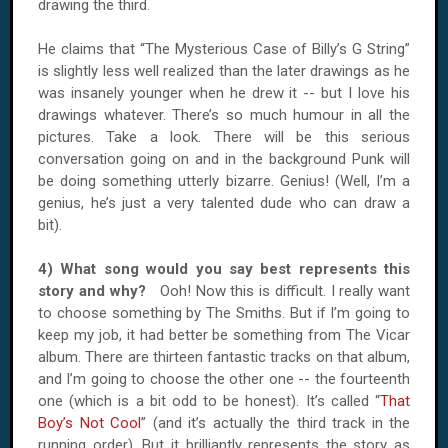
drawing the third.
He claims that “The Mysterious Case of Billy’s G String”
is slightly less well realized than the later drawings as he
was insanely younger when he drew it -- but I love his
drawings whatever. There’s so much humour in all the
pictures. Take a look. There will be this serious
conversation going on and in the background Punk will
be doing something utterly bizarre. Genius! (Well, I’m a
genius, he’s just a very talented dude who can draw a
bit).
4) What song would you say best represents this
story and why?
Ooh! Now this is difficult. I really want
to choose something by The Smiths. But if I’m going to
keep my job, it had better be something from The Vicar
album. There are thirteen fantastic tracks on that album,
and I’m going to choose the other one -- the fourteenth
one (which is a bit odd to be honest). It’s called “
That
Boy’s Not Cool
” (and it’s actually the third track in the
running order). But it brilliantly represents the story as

--

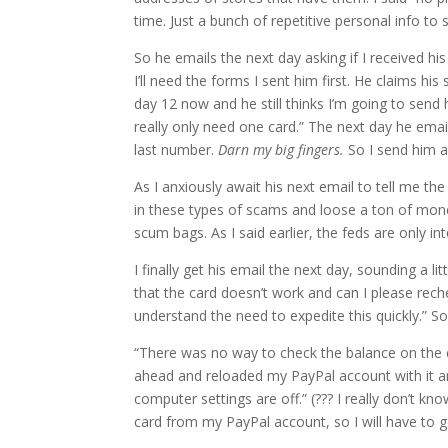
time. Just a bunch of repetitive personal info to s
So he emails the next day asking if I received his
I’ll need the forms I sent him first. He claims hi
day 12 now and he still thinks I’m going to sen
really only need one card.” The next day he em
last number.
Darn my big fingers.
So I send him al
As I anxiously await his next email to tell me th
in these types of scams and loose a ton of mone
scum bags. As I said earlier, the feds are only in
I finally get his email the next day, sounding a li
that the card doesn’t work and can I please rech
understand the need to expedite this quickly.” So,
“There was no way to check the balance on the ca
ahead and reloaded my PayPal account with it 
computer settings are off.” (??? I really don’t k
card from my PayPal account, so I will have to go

» PROBLEM REQUIREMENTS: Scan the records above for the lines holding "So he emails" and "that the card". Transcribe those two and every line between them word for word, and no others.

» SOLUTION BELOW:
So he emails the next day asking if I received his
I’ll need the forms I sent him first. He claims hi
day 12 now and he still thinks I’m going to sen
really only need one card.” The next day he em
last number.
Darn my big fingers.
So I send him al
As I anxiously await his next email to tell me th
in these types of scams and loose a ton of mone
scum bags. As I said earlier, the feds are only in
I finally get his email the next day, sounding a li
that the card doesn’t work and can I please rech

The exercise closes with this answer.